Home » Eğitim » Dil Eğitimi » Dil Eğitimi : Bölüm 6 > Öğrenmek mi, edinmek mi?

Dil Eğitimi : Bölüm 6 > Öğrenmek mi, edinmek mi?

Bu bölümde “öğrenmek” ve “edinmek” kavramları arasındaki fark ve İngilizce konuşabilmek için neler yapılması gerektiği anlatılmaktadır.
learning_2467161c

–          Hoş geldin İlker. Gel.

İlker çekingen tavırlarla eve girdi.

–          Rahat olabilirsin, kimse yok.

İyi, en azından kimse yoktu. Acaba neredeydi ailesi?
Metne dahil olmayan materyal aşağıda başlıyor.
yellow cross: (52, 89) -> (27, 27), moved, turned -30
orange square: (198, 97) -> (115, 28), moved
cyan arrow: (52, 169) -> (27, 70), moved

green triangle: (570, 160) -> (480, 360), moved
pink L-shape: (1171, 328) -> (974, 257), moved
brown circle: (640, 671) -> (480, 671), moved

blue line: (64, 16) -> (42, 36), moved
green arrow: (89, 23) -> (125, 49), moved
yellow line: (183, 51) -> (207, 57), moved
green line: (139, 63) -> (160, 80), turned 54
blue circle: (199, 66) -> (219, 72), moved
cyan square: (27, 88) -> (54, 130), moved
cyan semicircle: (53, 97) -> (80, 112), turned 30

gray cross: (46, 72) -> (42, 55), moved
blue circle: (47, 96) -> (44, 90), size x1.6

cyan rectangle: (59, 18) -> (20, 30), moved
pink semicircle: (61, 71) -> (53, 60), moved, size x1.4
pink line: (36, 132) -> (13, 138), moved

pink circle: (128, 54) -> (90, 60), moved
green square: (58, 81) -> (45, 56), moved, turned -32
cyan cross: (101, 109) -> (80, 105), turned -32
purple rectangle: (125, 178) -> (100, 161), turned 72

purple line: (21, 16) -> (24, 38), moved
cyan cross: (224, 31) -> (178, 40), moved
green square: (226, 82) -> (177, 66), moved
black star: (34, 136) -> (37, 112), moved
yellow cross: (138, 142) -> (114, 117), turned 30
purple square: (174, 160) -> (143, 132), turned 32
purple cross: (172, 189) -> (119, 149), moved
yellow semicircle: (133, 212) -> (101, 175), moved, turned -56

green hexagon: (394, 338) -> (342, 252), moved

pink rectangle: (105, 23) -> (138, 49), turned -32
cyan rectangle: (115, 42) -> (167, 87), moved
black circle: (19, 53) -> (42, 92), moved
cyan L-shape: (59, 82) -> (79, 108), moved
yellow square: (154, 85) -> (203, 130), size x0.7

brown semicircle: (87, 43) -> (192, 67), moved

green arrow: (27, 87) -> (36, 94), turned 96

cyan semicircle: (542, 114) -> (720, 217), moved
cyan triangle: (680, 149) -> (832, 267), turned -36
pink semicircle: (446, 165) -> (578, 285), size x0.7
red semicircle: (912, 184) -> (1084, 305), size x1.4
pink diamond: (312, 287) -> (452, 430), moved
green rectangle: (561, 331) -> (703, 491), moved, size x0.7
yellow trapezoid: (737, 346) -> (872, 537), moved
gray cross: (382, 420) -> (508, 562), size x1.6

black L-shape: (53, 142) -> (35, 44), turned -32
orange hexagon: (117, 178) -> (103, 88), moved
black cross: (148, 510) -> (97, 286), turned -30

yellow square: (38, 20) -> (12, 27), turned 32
–          Bizimkiler iki hafta yoklar biliyorsun.

–          Bilmiyorum hocam, söylemediniz.

–          Hadi ya! Söylemesem de tahmin etmedin mi? Hanım ve çocuklar evde olsa ben seninle nasıl buluşurum her akşam?

–          Hocam, keşke söyleseydiniz ya! Ben de sürekli tedirgin oluyorum her akşam evden ayrı kalıyorsunuz diye.

–          Ben söyledim zannediyordum. Eşim Ankara’ya gitti, annesinin yanına. Biraz rahatsız annesi, ona bakıyor. Çocuklar da birlikte gittiler. Bekârım yani. Bu yüzden ev biraz dağınık kusura bakma.

İlker etrafına bakındı. Evin dağınık hali buysa, acaba toplu hali nasıldı? Mutfağa geçip masaya oturdular. Hasan Hoca masanın üzerine ikram hazırlamıştı. Birkaç çeşit bisküvi, kuruyemiş ve meyve… Ev ortamı İlker’in çok hoşuna gitmişti. Biraz havadan sudan konuştuktan sonra Hasan Hoca konuya giriş yaptı.

–          Konuşmamızın başından beri hep İngilizce öğrenmekten bahsediyoruz ya İlker, bugün öğrenmek ne demek, onun üzerinde duracağız. Daha doğrusu öğrenmek kelimesinin dil eğitimine ne kadar uyup uymadığını tartışacağız.

–          Hocam, tartışacağız diyorsunuz ama genellikle monolog şeklinde gelişiyor konuşma. Yani ben pek müdahil olamıyorum.

–          Olman lazım ama… Kafanda ne varsa söylemezsen neticeye ulaşamayız. Mesela öğrenmek deyince senin aklına ne geliyor?

–          Herhangi bir bilgiyi bir şekilde beynimize sokmak geliyor. Yani öğrenmek.

–          Ve daha sonra hatırlamak tabi…

–          Evet, hatırlayamazsak öğrenme olmaz o.

–          Peki, matematik öğrenmekle, dil öğrenmek arasında yöntem açısından farklılıklar olmalı mı sence?

–          Elbette olmalı.

–          Nasıl mesela?

–          Matematik formüllerden ibarettir. Ama yabancı dil öğrenirken sadece formüllere takılıp kalırsak, dilin amacının iletişim olduğunu unutursak sonuç hüsran olur.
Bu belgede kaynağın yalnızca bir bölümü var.